Provided data:

##############################

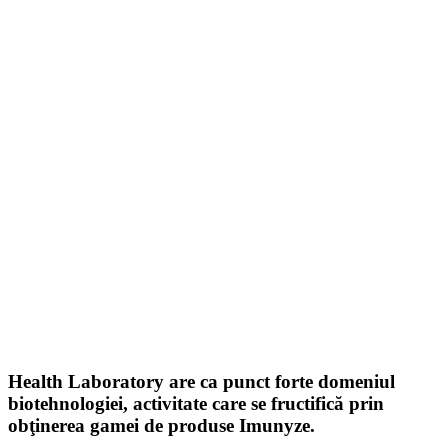
Health Laboratory are ca punct forte domeniul
biotehnologiei, activitate care se fructifică prin
obţinerea gamei de produse Imunyze.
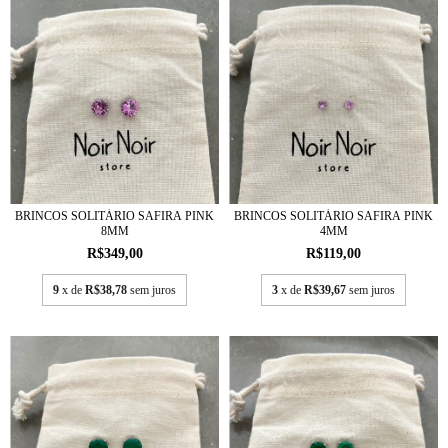
BRINCOS SOLITÁRIO SAFIRA PINK
BRINCOS SOLITÁRIO SAFIRA PINK
8MM
4MM
R$349,00
R$119,00
9
x de
R$38,78
sem juros
3
x de
R$39,67
sem juros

##############################

The expected output is every entry above, retyped exactly, with the pictures removed.

Health Laboratory are ca punct forte domeniul
biotehnologiei, activitate care se fructifică prin
obţinerea gamei de produse Imunyze.
BRINCOS SOLITÁRIO SAFIRA PINK
BRINCOS SOLITÁRIO SAFIRA PINK
8MM
4MM
R$349,00
R$119,00
9
x de
R$38,78
sem juros
3
x de
R$39,67
sem juros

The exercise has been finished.